**What you need to do:** Reproduce all the entries, matching the original word for word.

**Source information:**

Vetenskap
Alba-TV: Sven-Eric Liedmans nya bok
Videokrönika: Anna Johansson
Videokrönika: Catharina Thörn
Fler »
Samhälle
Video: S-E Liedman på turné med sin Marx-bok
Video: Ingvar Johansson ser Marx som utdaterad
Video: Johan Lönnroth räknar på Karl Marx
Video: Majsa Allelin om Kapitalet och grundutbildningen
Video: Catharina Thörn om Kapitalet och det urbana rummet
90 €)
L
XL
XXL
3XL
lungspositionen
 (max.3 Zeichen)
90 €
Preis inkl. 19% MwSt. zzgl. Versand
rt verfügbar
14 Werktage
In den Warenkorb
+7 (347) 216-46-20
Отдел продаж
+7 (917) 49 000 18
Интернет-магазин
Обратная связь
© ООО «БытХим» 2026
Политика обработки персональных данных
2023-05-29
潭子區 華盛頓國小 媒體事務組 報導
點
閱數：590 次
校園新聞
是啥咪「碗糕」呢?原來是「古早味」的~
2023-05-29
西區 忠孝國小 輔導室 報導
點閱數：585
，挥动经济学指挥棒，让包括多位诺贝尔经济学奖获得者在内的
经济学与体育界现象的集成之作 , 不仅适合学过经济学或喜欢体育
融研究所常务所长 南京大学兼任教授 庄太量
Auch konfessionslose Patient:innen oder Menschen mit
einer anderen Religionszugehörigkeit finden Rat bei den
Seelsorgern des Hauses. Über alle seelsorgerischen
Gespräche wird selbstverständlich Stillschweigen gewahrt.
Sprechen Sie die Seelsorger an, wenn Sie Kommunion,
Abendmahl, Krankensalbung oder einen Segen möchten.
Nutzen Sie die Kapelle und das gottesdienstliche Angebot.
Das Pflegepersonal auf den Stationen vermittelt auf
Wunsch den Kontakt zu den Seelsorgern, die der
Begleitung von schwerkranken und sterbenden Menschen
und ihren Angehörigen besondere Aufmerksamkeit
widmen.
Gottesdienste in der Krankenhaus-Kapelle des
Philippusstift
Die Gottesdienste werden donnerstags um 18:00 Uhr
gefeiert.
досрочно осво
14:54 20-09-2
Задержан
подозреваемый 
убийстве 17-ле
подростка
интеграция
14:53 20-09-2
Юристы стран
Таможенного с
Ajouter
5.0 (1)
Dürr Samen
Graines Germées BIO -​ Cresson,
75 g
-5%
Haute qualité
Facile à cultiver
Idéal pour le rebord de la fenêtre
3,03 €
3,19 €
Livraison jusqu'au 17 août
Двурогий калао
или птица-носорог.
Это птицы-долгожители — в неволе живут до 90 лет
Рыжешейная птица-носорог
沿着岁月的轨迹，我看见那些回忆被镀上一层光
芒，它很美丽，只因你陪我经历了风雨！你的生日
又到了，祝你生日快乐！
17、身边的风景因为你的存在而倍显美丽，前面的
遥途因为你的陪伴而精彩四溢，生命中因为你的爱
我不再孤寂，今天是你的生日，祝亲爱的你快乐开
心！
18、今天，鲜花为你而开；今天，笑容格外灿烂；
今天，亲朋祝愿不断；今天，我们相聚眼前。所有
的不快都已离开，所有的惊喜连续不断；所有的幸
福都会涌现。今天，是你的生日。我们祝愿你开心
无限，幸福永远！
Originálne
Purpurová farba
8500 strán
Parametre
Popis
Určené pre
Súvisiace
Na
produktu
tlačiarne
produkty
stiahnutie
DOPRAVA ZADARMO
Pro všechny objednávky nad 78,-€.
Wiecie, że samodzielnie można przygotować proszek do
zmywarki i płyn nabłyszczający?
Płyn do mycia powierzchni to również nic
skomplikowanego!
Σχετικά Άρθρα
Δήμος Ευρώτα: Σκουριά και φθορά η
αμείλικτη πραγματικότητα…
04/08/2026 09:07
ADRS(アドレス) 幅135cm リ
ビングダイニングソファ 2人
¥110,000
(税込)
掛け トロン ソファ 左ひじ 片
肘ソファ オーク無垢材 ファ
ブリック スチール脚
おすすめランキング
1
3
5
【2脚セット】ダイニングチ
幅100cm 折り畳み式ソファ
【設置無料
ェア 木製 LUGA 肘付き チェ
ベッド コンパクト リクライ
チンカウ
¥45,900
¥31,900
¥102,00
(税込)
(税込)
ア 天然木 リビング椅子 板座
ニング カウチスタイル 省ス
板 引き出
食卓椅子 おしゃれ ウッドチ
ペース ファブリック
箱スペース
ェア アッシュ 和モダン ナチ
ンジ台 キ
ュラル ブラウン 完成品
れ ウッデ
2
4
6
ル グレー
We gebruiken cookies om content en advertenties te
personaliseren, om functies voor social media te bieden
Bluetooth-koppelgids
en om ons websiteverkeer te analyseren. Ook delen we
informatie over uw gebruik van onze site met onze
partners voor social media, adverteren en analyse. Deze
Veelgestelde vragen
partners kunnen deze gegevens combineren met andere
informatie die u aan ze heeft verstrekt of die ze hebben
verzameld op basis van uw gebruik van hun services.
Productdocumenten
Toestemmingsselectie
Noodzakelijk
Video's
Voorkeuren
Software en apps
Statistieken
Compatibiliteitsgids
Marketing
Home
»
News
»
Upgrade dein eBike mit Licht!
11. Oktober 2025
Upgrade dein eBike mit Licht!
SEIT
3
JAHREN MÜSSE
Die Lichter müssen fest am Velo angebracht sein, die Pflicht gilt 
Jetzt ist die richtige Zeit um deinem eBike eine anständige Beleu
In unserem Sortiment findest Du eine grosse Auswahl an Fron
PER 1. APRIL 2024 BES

**Reply:**
Vetenskap
Alba-TV: Sven-Eric Liedmans nya bok
Videokrönika: Anna Johansson
Videokrönika: Catharina Thörn
Fler »
Samhälle
Video: S-E Liedman på turné med sin Marx-bok
Video: Ingvar Johansson ser Marx som utdaterad
Video: Johan Lönnroth räknar på Karl Marx
Video: Majsa Allelin om Kapitalet och grundutbildningen
Video: Catharina Thörn om Kapitalet och det urbana rummet
90 €)
L
XL
XXL
3XL
lungspositionen
 (max.3 Zeichen)
90 €
Preis inkl. 19% MwSt. zzgl. Versand
rt verfügbar
14 Werktage
In den Warenkorb
+7 (347) 216-46-20
Отдел продаж
+7 (917) 49 000 18
Интернет-магазин
Обратная связь
© ООО «БытХим» 2026
Политика обработки персональных данных
2023-05-29
潭子區 華盛頓國小 媒體事務組 報導
點
閱數：590 次
校園新聞
是啥咪「碗糕」呢?原來是「古早味」的~
2023-05-29
西區 忠孝國小 輔導室 報導
點閱數：585
，挥动经济学指挥棒，让包括多位诺贝尔经济学奖获得者在内的
经济学与体育界现象的集成之作 , 不仅适合学过经济学或喜欢体育
融研究所常务所长 南京大学兼任教授 庄太量
Auch konfessionslose Patient:innen oder Menschen mit
einer anderen Religionszugehörigkeit finden Rat bei den
Seelsorgern des Hauses. Über alle seelsorgerischen
Gespräche wird selbstverständlich Stillschweigen gewahrt.
Sprechen Sie die Seelsorger an, wenn Sie Kommunion,
Abendmahl, Krankensalbung oder einen Segen möchten.
Nutzen Sie die Kapelle und das gottesdienstliche Angebot.
Das Pflegepersonal auf den Stationen vermittelt auf
Wunsch den Kontakt zu den Seelsorgern, die der
Begleitung von schwerkranken und sterbenden Menschen
und ihren Angehörigen besondere Aufmerksamkeit
widmen.
Gottesdienste in der Krankenhaus-Kapelle des
Philippusstift
Die Gottesdienste werden donnerstags um 18:00 Uhr
gefeiert.
досрочно осво
14:54 20-09-2
Задержан
подозреваемый 
убийстве 17-ле
подростка
интеграция
14:53 20-09-2
Юристы стран
Таможенного с
Ajouter
5.0 (1)
Dürr Samen
Graines Germées BIO -​ Cresson,
75 g
-5%
Haute qualité
Facile à cultiver
Idéal pour le rebord de la fenêtre
3,03 €
3,19 €
Livraison jusqu'au 17 août
Двурогий калао
или птица-носорог.
Это птицы-долгожители — в неволе живут до 90 лет
Рыжешейная птица-носорог
沿着岁月的轨迹，我看见那些回忆被镀上一层光
芒，它很美丽，只因你陪我经历了风雨！你的生日
又到了，祝你生日快乐！
17、身边的风景因为你的存在而倍显美丽，前面的
遥途因为你的陪伴而精彩四溢，生命中因为你的爱
我不再孤寂，今天是你的生日，祝亲爱的你快乐开
心！
18、今天，鲜花为你而开；今天，笑容格外灿烂；
今天，亲朋祝愿不断；今天，我们相聚眼前。所有
的不快都已离开，所有的惊喜连续不断；所有的幸
福都会涌现。今天，是你的生日。我们祝愿你开心
无限，幸福永远！
Originálne
Purpurová farba
8500 strán
Parametre
Popis
Určené pre
Súvisiace
Na
produktu
tlačiarne
produkty
stiahnutie
DOPRAVA ZADARMO
Pro všechny objednávky nad 78,-€.
Wiecie, że samodzielnie można przygotować proszek do
zmywarki i płyn nabłyszczający?
Płyn do mycia powierzchni to również nic
skomplikowanego!
Σχετικά Άρθρα
Δήμος Ευρώτα: Σκουριά και φθορά η
αμείλικτη πραγματικότητα…
04/08/2026 09:07
ADRS(アドレス) 幅135cm リ
ビングダイニングソファ 2人
¥110,000
(税込)
掛け トロン ソファ 左ひじ 片
肘ソファ オーク無垢材 ファ
ブリック スチール脚
おすすめランキング
1
3
5
【2脚セット】ダイニングチ
幅100cm 折り畳み式ソファ
【設置無料
ェア 木製 LUGA 肘付き チェ
ベッド コンパクト リクライ
チンカウ
¥45,900
¥31,900
¥102,00
(税込)
(税込)
ア 天然木 リビング椅子 板座
ニング カウチスタイル 省ス
板 引き出
食卓椅子 おしゃれ ウッドチ
ペース ファブリック
箱スペース
ェア アッシュ 和モダン ナチ
ンジ台 キ
ュラル ブラウン 完成品
れ ウッデ
2
4
6
ル グレー
We gebruiken cookies om content en advertenties te
personaliseren, om functies voor social media te bieden
Bluetooth-koppelgids
en om ons websiteverkeer te analyseren. Ook delen we
informatie over uw gebruik van onze site met onze
partners voor social media, adverteren en analyse. Deze
Veelgestelde vragen
partners kunnen deze gegevens combineren met andere
informatie die u aan ze heeft verstrekt of die ze hebben
verzameld op basis van uw gebruik van hun services.
Productdocumenten
Toestemmingsselectie
Noodzakelijk
Video's
Voorkeuren
Software en apps
Statistieken
Compatibiliteitsgids
Marketing
Home
»
News
»
Upgrade dein eBike mit Licht!
11. Oktober 2025
Upgrade dein eBike mit Licht!
SEIT
3
JAHREN MÜSSE
Die Lichter müssen fest am Velo angebracht sein, die Pflicht gilt 
Jetzt ist die richtige Zeit um deinem eBike eine anständige Beleu
In unserem Sortiment findest Du eine grosse Auswahl an Fron
PER 1. APRIL 2024 BES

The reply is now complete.